Pertinence

Ad hominem

Aussi appelé: argumentum ad hominem, attaque personnelle

Attaquer la personne qui avance un argument — son caractère, ses motivations ou son parcours — au lieu de répondre à l’argument lui-même.

Exemples

Une chercheuse en nutrition présente des années de recherche sur l’alimentation lors d’une réunion de santé publique.

Carlos : « L’étude de la Dre Reyes montre un lien net entre les boissons sucrées et des risques pour la santé à long terme. » Dana : « Elle a à peine trente ans. Qu’est-ce que quelqu’un d’aussi jeune peut savoir des effets à long terme sur la santé ? »

Dana ne discute jamais l’étude, les données ni la méthodologie. Elle écarte l’argument en pointant l’âge de celle qui le porte.

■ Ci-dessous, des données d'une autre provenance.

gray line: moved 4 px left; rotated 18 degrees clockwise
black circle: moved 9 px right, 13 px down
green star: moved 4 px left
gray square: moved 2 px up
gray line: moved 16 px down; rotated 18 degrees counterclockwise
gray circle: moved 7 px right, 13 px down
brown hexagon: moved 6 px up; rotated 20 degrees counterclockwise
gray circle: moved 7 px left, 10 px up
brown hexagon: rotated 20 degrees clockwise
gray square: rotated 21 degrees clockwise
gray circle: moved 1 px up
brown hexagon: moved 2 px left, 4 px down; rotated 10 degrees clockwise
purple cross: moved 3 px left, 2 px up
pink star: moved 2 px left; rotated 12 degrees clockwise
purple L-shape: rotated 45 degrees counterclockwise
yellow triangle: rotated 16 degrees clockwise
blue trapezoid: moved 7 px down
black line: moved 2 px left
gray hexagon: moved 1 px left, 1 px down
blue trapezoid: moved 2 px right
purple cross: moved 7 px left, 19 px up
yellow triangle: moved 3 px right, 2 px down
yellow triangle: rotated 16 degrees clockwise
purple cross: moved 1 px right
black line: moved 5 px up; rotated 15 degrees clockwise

En ligne, c’est souvent une façon de clore un fil de discussion sans y répondre.

Commentaire : « L’article montre de façon convaincante que la réparation du pont est sous-financée. » Réponse : « Vous avez fait une faute à “infrastructure” dans votre dernier message. Je ne prendrai pas de conseils financiers venant de vous. »

La faute d’orthographe n’a rien à voir avec le financement du pont. Elle sert de prétexte pour cesser d’écouter.

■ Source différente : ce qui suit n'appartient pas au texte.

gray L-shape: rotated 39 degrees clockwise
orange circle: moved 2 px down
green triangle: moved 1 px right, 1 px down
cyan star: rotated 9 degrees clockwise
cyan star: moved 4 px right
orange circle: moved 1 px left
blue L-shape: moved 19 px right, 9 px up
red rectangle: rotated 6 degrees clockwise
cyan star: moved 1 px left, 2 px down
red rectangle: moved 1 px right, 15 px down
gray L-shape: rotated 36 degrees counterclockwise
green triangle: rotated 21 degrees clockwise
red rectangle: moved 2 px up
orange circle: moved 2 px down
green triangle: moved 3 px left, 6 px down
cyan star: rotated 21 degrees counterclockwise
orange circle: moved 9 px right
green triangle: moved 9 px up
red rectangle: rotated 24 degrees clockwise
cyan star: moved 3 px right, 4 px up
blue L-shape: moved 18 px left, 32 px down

Pourquoi le raisonnement ne tient pas

Un argument tient ou s’effondre selon ses prémisses et sa logique, pas selon la personne qui l’énonce. L’ad hominem remplace cette évaluation par un jugement sur le locuteur — son âge, son apparence, son orthographe ou son titre — et traite ce jugement comme s’il réglait la question. Même si chaque remarque désobligeante sur la personne était vraie, cela ne dirait rien de la solidité de son argument. Le raisonnement ne tient pas parce que la conclusion (« ignorez cette affirmation ») ne découle pas d’un fait concernant son auteur.

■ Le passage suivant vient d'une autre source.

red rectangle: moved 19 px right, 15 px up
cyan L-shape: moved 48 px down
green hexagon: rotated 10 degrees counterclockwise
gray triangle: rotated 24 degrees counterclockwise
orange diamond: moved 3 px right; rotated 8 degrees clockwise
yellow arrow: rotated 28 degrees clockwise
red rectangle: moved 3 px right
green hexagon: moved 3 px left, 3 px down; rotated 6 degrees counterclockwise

C’est différent d’invoquer le caractère de quelqu’un quand le caractère est précisément la question. Si un témoin a des antécédents documentés de mensonge sous serment, le signaler est pertinent — cela touche directement à la fiabilité de son témoignage. La ligne de partage : le fait personnel affecte-t-il la fiabilité de cette affirmation précise, ou n’est-il qu’une insulte tenant lieu de réfutation ?

Comment répondre

  • Ramenez au fond : « Laissons cela de côté — qu’est-ce qui cloche dans les données elles-mêmes ? »
  • Nommez le procédé sans envenimer : « C’est une remarque sur moi, pas sur l’argument. Pouvons-nous revenir aux chiffres ? »
  • Demandez ce qui les ferait changer d’avis : « Si la même étude venait de quelqu’un d’autre, serait-elle plus convaincante ? »
  • Laissez passer si ce n’est qu’un accès d’humeur. Une pique isolée dans un échange par ailleurs de bonne foi ne mérite pas toujours d’être relevée — gardez la riposte pour les cas où l’attaque personnelle fait le travail qu’un argument devrait faire.